Concurrent sound associated with very bright meteors manifests as popping, hissing, and faint rustling sounds occurring simultaneously with the arrival of light from meteors. Numerous instances have been documented with −11 to −13 brightness. These sounds cannot be attributed to direct acoustic propagation from the upper atmosphere for which travel time would be several minutes. Concurrent sounds must be associated with some form of electromagnetic energy generated by the meteor, propagated to the vicinity of the observer, and transduced into acoustic waves. Previously, energy propagated from meteors was assumed to be RF emissions. This has not been well validated experimentally. Herein we describe experimental results and numerical models in support of photoacoustic coupling as the mechanism. Recent photometric measurements of fireballs reveal strong millisecond flares and significant brightness oscillations at frequencies ≥40 Hz. Strongly modulated light at these frequencies with sufficient intensity can create concurrent sounds through radiative heating of common dielectric materials like hair, clothing, and leaves. This heating produces small pressure oscillations in the air contacting the absorbers. Calculations show that −12 brightness meteors can generate audible sound at ~25 dB SPL. The photoacoustic hypothesis provides an alternative explanation for this longstanding mystery about generation of concurrent sounds by fireballs.

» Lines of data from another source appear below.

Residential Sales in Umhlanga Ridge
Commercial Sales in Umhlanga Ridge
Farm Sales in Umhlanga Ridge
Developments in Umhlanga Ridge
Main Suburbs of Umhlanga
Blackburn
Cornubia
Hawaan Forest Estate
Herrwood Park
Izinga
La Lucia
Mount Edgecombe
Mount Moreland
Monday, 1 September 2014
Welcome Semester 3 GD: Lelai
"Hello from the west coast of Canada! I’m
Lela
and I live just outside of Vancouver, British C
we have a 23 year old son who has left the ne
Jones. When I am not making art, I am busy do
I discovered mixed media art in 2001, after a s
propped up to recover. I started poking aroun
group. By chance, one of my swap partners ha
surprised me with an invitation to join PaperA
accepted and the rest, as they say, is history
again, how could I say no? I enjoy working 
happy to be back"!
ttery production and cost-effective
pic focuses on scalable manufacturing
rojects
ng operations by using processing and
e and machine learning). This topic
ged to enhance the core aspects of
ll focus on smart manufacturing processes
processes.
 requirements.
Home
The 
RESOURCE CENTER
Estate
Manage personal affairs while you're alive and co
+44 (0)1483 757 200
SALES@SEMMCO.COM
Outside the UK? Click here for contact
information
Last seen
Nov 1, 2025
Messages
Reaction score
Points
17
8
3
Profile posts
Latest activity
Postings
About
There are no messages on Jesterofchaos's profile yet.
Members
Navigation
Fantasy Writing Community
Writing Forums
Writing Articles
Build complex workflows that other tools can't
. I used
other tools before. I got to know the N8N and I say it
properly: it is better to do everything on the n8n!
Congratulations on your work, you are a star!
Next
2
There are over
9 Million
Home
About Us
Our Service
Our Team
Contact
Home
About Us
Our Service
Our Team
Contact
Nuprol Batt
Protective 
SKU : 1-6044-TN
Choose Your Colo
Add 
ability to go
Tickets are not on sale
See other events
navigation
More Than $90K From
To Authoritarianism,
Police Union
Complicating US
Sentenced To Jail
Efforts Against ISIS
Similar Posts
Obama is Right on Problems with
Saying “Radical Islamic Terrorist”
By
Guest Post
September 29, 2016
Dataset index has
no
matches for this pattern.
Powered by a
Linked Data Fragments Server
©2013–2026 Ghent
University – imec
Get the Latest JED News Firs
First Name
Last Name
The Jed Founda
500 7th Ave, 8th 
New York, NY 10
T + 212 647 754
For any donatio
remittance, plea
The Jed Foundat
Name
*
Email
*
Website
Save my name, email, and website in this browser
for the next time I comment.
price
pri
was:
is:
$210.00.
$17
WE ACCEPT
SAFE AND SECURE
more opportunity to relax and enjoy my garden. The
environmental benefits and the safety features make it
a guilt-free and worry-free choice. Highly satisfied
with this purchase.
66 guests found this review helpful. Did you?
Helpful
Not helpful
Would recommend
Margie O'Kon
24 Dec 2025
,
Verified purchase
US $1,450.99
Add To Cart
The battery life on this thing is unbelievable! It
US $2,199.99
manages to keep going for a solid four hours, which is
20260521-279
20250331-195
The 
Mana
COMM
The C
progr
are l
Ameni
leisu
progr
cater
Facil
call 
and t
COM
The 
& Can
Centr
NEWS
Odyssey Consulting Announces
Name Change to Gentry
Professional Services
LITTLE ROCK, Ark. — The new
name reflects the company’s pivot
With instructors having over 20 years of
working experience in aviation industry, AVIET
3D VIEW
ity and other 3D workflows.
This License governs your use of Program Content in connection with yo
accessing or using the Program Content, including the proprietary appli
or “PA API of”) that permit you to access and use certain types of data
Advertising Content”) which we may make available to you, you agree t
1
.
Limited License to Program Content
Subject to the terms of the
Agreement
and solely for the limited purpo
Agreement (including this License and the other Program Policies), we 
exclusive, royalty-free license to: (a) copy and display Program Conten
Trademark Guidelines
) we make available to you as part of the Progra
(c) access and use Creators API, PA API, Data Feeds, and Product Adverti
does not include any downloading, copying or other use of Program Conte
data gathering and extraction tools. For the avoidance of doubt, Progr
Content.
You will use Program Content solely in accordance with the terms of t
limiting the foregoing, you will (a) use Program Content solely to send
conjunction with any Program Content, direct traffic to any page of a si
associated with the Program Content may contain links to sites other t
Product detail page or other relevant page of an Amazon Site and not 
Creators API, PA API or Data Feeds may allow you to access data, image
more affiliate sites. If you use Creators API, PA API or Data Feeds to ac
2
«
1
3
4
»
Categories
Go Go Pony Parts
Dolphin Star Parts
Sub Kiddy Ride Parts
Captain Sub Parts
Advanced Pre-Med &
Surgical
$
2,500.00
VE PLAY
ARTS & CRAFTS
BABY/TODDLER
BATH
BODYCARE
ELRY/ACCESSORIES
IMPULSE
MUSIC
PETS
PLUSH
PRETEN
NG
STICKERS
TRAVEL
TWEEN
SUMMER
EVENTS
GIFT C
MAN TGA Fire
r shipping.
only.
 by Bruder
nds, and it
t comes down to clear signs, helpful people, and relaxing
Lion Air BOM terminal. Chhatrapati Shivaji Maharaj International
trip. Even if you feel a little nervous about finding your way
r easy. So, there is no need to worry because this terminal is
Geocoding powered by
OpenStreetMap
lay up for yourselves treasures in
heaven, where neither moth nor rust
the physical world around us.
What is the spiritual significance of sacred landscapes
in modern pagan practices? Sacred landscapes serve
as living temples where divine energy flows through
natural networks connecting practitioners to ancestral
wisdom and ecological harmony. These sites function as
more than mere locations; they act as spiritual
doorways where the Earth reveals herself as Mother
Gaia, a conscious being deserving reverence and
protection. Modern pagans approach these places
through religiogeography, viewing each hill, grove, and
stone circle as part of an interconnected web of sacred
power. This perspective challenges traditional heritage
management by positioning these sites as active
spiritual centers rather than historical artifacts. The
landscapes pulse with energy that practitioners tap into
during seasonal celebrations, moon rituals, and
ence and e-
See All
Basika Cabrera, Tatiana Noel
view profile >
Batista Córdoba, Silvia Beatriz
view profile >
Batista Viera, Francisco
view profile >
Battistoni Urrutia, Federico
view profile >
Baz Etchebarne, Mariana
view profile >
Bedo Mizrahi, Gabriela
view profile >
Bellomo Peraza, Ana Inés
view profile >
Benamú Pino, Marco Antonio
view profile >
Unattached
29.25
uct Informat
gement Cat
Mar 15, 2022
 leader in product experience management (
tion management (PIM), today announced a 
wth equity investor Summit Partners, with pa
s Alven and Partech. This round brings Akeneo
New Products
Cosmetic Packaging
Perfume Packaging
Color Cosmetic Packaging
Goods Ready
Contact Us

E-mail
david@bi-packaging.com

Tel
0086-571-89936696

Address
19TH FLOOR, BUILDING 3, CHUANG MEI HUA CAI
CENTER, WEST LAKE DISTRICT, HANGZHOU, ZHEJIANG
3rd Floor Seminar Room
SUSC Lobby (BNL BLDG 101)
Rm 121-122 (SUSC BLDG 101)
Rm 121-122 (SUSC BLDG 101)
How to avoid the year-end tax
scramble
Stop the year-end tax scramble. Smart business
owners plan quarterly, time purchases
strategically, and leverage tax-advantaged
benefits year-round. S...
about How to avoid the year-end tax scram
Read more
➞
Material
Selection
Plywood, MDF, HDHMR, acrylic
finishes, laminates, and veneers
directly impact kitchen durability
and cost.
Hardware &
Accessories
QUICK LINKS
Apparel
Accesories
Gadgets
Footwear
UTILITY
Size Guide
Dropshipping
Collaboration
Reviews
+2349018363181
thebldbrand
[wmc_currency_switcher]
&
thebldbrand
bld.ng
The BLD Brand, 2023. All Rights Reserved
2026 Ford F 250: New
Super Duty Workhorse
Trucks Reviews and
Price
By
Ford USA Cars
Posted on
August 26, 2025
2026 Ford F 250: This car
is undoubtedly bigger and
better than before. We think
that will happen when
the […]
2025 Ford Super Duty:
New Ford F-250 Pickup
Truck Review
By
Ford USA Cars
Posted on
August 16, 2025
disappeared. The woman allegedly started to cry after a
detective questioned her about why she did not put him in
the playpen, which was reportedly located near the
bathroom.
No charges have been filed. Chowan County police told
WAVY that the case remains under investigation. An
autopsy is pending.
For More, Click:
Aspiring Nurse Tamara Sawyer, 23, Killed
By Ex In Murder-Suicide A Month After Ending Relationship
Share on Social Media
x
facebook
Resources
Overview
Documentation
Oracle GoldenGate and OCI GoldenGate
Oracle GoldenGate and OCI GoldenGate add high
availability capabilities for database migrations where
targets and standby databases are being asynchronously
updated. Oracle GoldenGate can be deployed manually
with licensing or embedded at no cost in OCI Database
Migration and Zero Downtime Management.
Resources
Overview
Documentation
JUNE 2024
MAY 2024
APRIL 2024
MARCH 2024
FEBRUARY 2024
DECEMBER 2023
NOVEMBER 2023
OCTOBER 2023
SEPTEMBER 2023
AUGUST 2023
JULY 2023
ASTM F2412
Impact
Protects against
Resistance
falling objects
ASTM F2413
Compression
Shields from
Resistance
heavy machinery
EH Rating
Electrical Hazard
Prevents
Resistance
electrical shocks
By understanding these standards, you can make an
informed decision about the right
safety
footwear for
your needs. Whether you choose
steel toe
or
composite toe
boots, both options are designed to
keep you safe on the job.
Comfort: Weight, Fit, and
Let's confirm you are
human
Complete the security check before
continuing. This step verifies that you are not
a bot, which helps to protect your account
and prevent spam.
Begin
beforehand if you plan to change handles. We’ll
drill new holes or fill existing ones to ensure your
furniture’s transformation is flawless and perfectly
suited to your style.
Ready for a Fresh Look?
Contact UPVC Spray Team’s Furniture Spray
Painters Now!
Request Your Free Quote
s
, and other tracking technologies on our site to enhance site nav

Concurrent sound associated with very bright meteors manifests itself as popping, hissing, and faint rustling sounds occurring simultaneously with the arrival of the light from the meteor1,2,3,4,5,6,7. Concurrent sound occasionally is generated by fireballs8 with apparent magnitude (visual brightness) as low8,9 as −9, and numerous occurrences have been documented1,2 with apparent magnitudes of −11 to −13. These sounds cannot be attributed to direct acoustic propagation from the upper atmosphere for which the travel time would be several minutes. Concurrent sounds must be associated with some form of electromagnetic energy generated by the meteor, propagated to the vicinity of the observer, and transduced into acoustic waves. Prior to now, the means by which energy from meteors could be propagated to Earth and then converted into audible sound has not been adequately explained and validated by experiment. Here we present observational data, experimental results, and numerical models in support of photoacoustic coupling as the mechanism. Recent photometric measurements of fireballs reveal strong millisecond flares and significant brightness oscillations at frequencies of 40 Hz and higher7,8. Experiments and models show that strongly modulated light at these frequencies and light intensity on Earth from −12 apparent magnitude meteors (same as full moon illumination ~10−3 W/m2) can radiatively heat common dielectric materials like hair, cloth, paint, etc. This heating can produce small pressure oscillations in the air adjacent to the absorber. These can be loud enough to be audible (~25 dB SPL). A previous hypothesis of coupling to natural antennas from RF radiation generated by plasma oscillations1,2 does not seem to be adequately supported by observational evidence of radio waves emanating from meteors12,13,14,15. The photoacoustic hypothesis seems to better explain this longstanding mystery about the generation of concurrent sounds by fireballs. However, it is possible that both mechanisms contribute to the observed audio signal.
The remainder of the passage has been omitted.